Problem to work on →
Word for word, give the entries back.

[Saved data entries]
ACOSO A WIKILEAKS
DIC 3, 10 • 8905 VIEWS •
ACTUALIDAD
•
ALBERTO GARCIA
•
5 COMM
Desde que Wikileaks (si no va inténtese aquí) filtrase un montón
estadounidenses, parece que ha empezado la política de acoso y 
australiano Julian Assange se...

Result →
ACOSO A WIKILEAKS
DIC 3, 10 • 8905 VIEWS •
ACTUALIDAD
•
ALBERTO GARCIA
•
5 COMM
Desde que Wikileaks (si no va inténtese aquí) filtrase un montón
estadounidenses, parece que ha empezado la política de acoso y 
australiano Julian Assange se...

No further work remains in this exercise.